Принцип народности славянофилы жестко увязывали с общинной организацией, которая с их точки зрения определила исторические особенности русского народного быта. И.В. Киреевский утверждал: “…Воображая себе русское общество древних времен, не видишь ни замков, ни окружающей их подлой черни, ни благородных рыцарей, ни борющегося с ними короля. Видишь бесчисленное множество маленьких общин … составляющих каждая свое особое согласие, или свой маленький мир: эти маленькие миры… сливаются в другие, большие согласия … областные и, наконец, племенные, из которых уже слагается одно общее огромное согласие всей русской земли».
Принцип народности выступал в воззрениях славянофилов как противоположный принципу универсализма. Они одними из первых усмотрели опасность в космополитической унификации основных сфер деятельности различных народов, делая ставку на их уникальное религиозное и культурное своеобразие.
Славянофилы отчетливо сформулировали идею самобытного пути развития России, принципиального культурно-религиозного различия Европы и России. Своеобразие России было обусловлено Православием, особым характером до-петровского самодержавия, которое они отличали от западноевропейского абсолютизма и восточного деспотизма, особыми социально-нравственными отношениями, характерными для крестьянской общины, в которой они явно преувеличивали христианскую составляющую.
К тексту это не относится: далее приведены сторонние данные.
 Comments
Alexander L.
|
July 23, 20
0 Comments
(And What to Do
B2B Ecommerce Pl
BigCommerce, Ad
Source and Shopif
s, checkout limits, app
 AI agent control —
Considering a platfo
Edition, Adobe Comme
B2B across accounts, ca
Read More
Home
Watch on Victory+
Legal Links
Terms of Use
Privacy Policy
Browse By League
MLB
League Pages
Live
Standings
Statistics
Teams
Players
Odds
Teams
И.В. Киреевский одним из первых поставил вопрос о цивилизационных особенностях Запада, с его точки зрения, западная католическая христианская культура первоначально оказалась сформированной под сильным влиянием римского языческого рационализма и практицизма: “римские богословы занимались особенно стороною практической деятельности и логической связи понятий”.
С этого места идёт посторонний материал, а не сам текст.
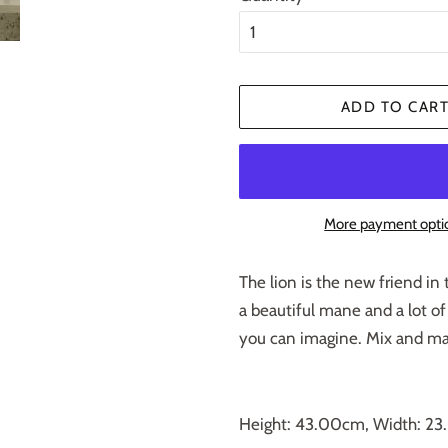
ADD TO CAR
More payment opti
The lion is the new friend in 
a beautiful mane and a lot of
you can imagine. Mix and mat
Height: 43.00cm, Width: 2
При этом отношение славянофилов к Западу не носило негативного или изоляционистского характера. Ценные достижения Запада с их точки зрения было необходимо использовать, но таким образом, чтобы не нанести вред собственной культуре и традиции. Они порой резко критиковали Петра I, изменившего ход русской истории, осуществившего своего рода радикальную западническую революцию сверху.
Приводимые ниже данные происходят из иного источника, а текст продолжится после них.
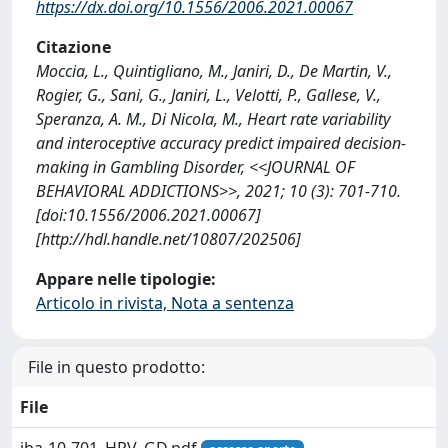
https://dx.doi.org/10.1556/2006.2021.00067
Citazione
Moccia, L., Quintigliano, M., Janiri, D., De Martin, V.,
Rogier, G., Sani, G., Janiri, L., Velotti, P., Gallese, V.,
Speranza, A. M., Di Nicola, M., Heart rate variability
and interoceptive accuracy predict impaired decision-
making in Gambling Disorder, <<JOURNAL OF
BEHAVIORAL ADDICTIONS>>, 2021; 10 (3): 701-710.
[doi:10.1556/2006.2021.00067]
[http://hdl.handle.net/10807/202506]
Appare nelle tipologie:
Articolo in rivista, Nota a sentenza
File in questo prodotto:
File
jba-10-701_HRV_GD.pdf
Славянофильство до 1861 г. можно охарактеризовать как либеральный консерватизм. Надо сказать, что николаевское государство с его упованием на бюрократические методы управления с недоверием относилось к подобного рода взглядам, славянофильские издания существовали в условиях жесткой цензуры и постоянно запрещались.
Ряд ключевых деятелей славянофильства явились уже в царствование Александра II разработчиками проекта отмены крепостного права, освобождения крестьян обязательно с землей, а также земской реформы, т.е. всесословного (а не только дворянского) местного самоуправления. Реформы 1860-70-х гг., сыгравшие исключительно важную роль в истории России, имели достаточно ярко выраженную славянофильскую окраску.
Сам термин «славянофильство» был достаточно случаен, приоритетами представителей этого направления, при всей их симпатии и интересе к славянским народам, были все же Православие, русская история, русская культура и национальные особенности русского народа.